The NFL’s current silence at the League level speaks volumes for the chaotic incompetence of their self-governance. The current silence by major sponsors perhaps speaks to their ambivalence but it would probably only take one leading sponsor to shift the weight.  The major player in the Minnesota Vikings case with Adrian Peterson was the Governor’s admonition. In the US the public  sector has a legitimate stake in the game because the State of Minnesota and the City of Minneapolis paid for 51% of the new $975 million stadium for the Vikings. In the past 20 years 26 other luxury NFL stadiums have been built for a total cost of about $9 billion and the public has been leveraged into financing almost two thirds of that amount.  It is time for the NFL to realize that heavy public subsidy also means a heavy public hand and voice in the greater ethic by which a League and its quasi-public Clubs are  run.

 Ultimately In this NFL case the governance and credibility of the entire League could be under indictment. Violence against women problem is not new to the NFL, nor is the League’s ambivalence. This unique in-our-face episode is perhaps the beginning of a deeper accountability. Commissioner Goodell is just the messenger who carries a message of the hubris and unassailable arrogance that hides behind the NFL shield that he has sworn to protect.

*  Another way of asking this is: Who is going to play football, and what parents will allow it? If the NFL becomes purely a gladiator spectacle, played by a small segment of society, like boxing — and is no longer embedded in our culture at the high school and youth levels — does it remain as valuable an entertainment product? How much of the NFL’s growth has to do with attracting women to watch games, buy merchandise, etc. — and might women not be the ones most turned off by violence and talk of “early dementia?”

There is a chink in the NFL shield and it has been revealed by the recent governance dysfunction.

Here’s another interview statement I gave on this issue:

Roger Goodell is the paid enabler for the 32 lords of the NFL realm. To give this expendable front man credit for NFL’s revenue growth would be like giving the rooster credit for dawn.
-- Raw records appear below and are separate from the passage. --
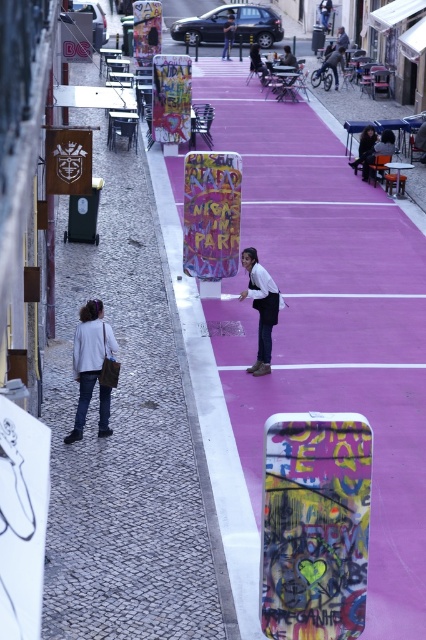 Can you confirm if white shirt at center is shorter than dark blue jeans at center?

Correct, white shirt at center is not as tall as dark blue jeans at center.

Which is in front, point (273, 305) or point (222, 49)?

Positioned in front is point (273, 305).

Which is behind, point (264, 332) or point (227, 32)?

Point (227, 32)

At what (x,y) coordinates should I click in order to perform the action: click on white shirt at center. Please return your answer as a coordinate pair (x, y). The image size is (426, 640). Looking at the image, I should click on (261, 307).

Can you confirm if white matte jacket at lower left is positioned below matte black jacket at upper center?

Correct, white matte jacket at lower left is located below matte black jacket at upper center.

Who is more distant from viewer, (x=89, y=355) or (x=367, y=177)?

Positioned behind is point (x=367, y=177).

This screenshot has height=640, width=426. What are the coordinates of `white matte jacket at lower left` in the screenshot? It's located at (89, 358).

Is point (321, 628) positioned before point (85, 381)?

Yes, point (321, 628) is closer to viewer.

Does graffiti-covered skateboard at center have a greater height compared to white matte jacket at lower left?

Indeed, graffiti-covered skateboard at center has a greater height compared to white matte jacket at lower left.

Identify the location of graffiti-covered skateboard at center. The image size is (426, 640). (314, 525). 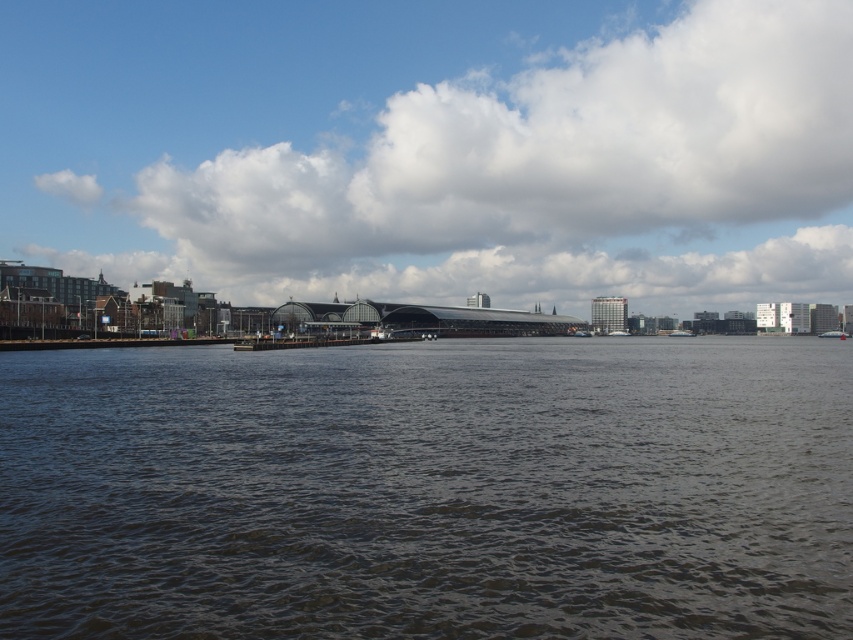 Is white fluffy cloud at upper center to the left of white plastic boat at right from the viewer's perspective?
Art Modell once said that NFL owners are a bunch of fat cat Republicans who vote socialist on football. The League’s revenue growth is the result of a critical tension between two opposing forces.  New luxury venues and mega-media are the two counteractive drivers in NFL revenue revolution that began well before Roger Goodell. The NFL has naturally coevolved with the media revolution since the league-think philosophy Pete Rozelle. The venue revolution polarizes the league because venue revenue is not shared, whereas the media revolution solidifies the league because it is shared equally.  The League is a fully diversified legalized cartel money machine that runs on monopoly autopilot.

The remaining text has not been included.